Forgot if the Suki name was in my head to begin with or if I picked it after we had her fully described, but it is a name I have liked for decades. It is common throughout Eastern Asia and in the UK. Contrary to the people who launch into the Japanese legend of the same name, hers has nothing to do with Japan.  In the story, she gets it because her mother liked it when she was a girl in Thailand. In the later books, it is revealed that Jung wanted her daughter to be mononameonic and had to argue with the hospital staff over her naming.

Most of the above is true for the second series, other than where I noted her education.  One of the complaints from women was that the male lead was not "heroic enough" and Suki needed to be "dirtier".  When Avatar came out I got a good laugh at those folks from the way Neytiri saves Jake six times before he saves Pandora. Anyway, for the new series, I changed Suki to a very intelligent high school graduate, knowledgeable on current events, self educated in multiple languages and an incredibly talented full-service professional party companion.

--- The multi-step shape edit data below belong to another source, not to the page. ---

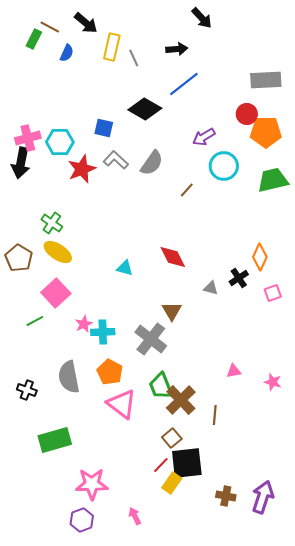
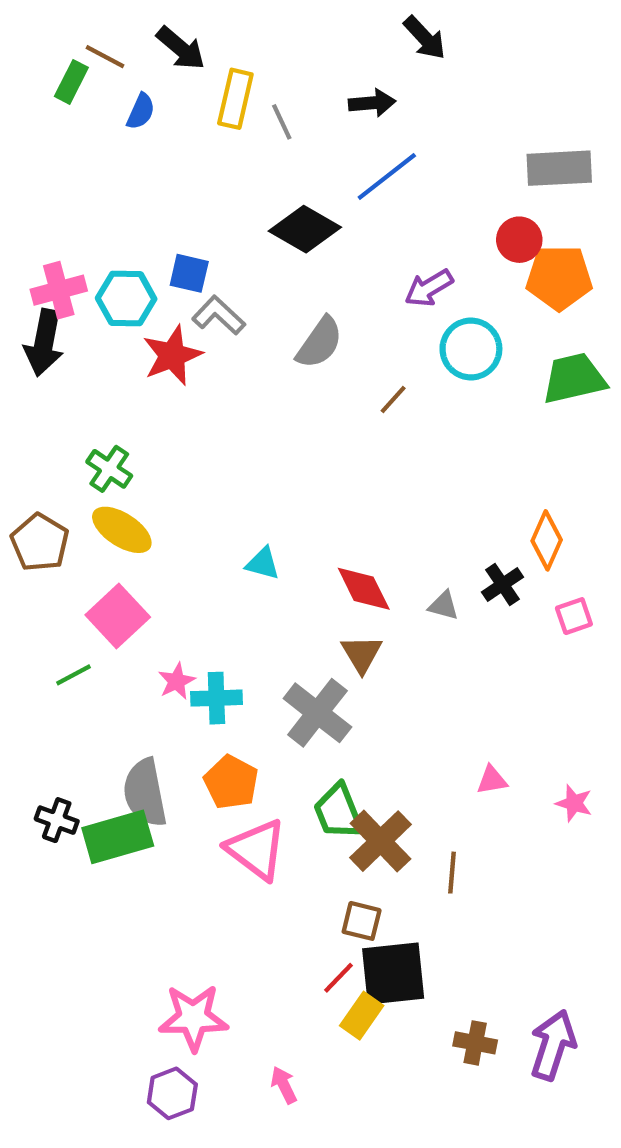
blue square: (104, 128) -> (189, 273), moved
gray L-shape: (116, 160) -> (219, 315), moved
red diamond: (173, 257) -> (364, 589), moved
brown square: (172, 438) -> (362, 921), turned -36
green rectangle: (55, 440) -> (118, 837), moved

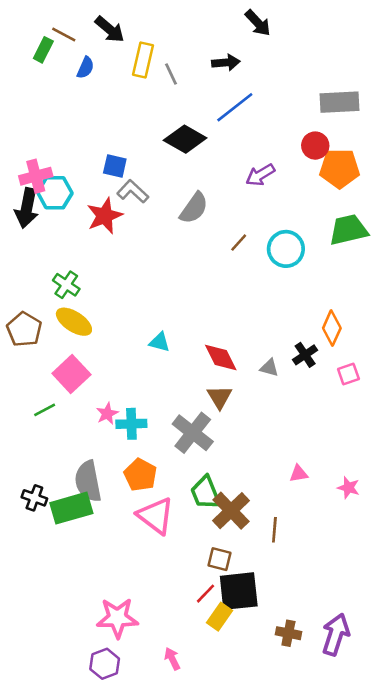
cyan hexagon: (126, 299) -> (55, 193), moved
cyan circle: (471, 349) -> (286, 249), moved

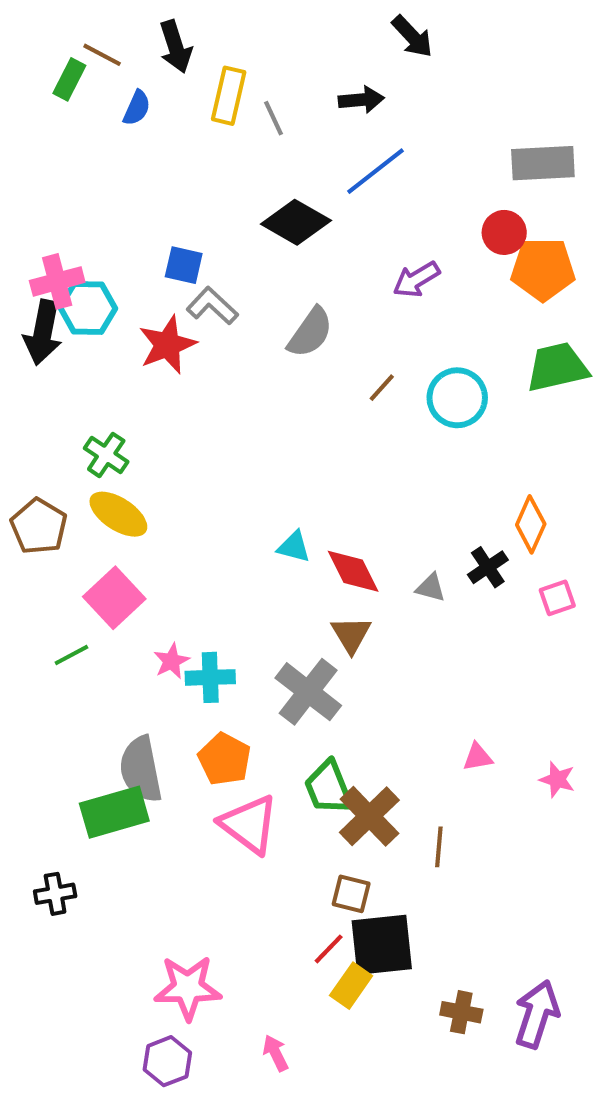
black arrow: (110, 29) -> (176, 47), turned 32
cyan triangle: (160, 342) -> (294, 547), moved
black cross: (34, 498) -> (55, 894), moved, turned -30

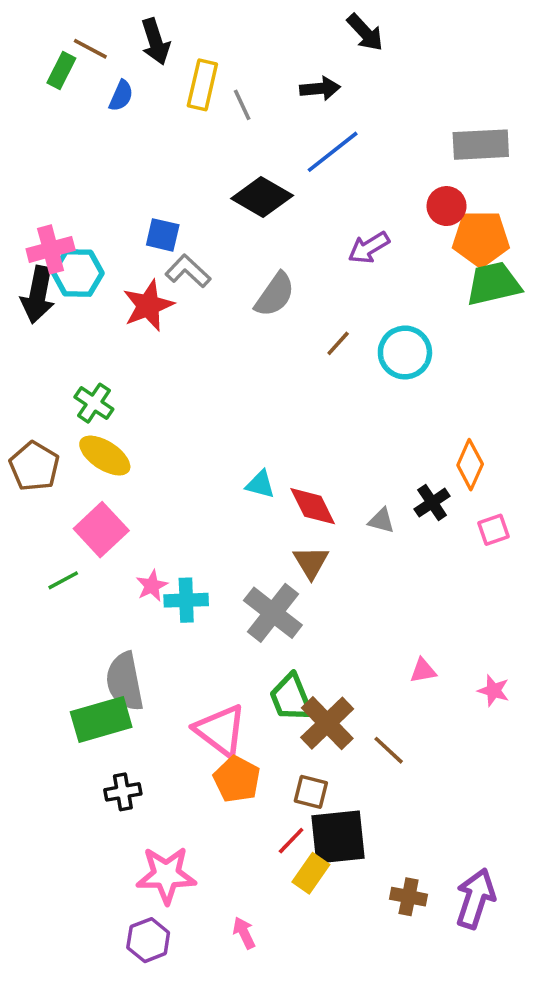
green trapezoid: (557, 367) -> (494, 284), moved
orange pentagon: (225, 759) -> (237, 779), moved
brown line: (439, 847) -> (389, 750), turned -52
black cross: (55, 894) -> (123, 792), moved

As if this was not long enough already, I had a bit of tedium from someone who bought one of the books on Kindle. Numerous times, he has insisted that Suki is a real person. If she is and if there is someone out there just like the character that at least three people had a hand in making up, I have never met her. No introduction necessary, because the character's behavior is nothing like anything I want to put up with. Next, he insists that Suki is my "dream girl". I think I just covered that.

Lately, he mentioned having problems reading it because he thinks he is invading my fantasies. I really do not understand that one (even spelled the word f i c t i o n for him) and the objective is to have interesting scenes. The couple's scenes get much more interesting than I want to experience. For example, if anybody thinks I would want a woman I was dating to be kidnapped in my own home by her female ex-lover, drugged and raped by her and forced into a lesbian marriage to have her wealth stolen from her, they are nuts. Seek therapy. The cars? I love those, I love describing them and I have not owned a single one that appear in my stories. Would I take one? Certainly, the whole fleet, even the Polara limo!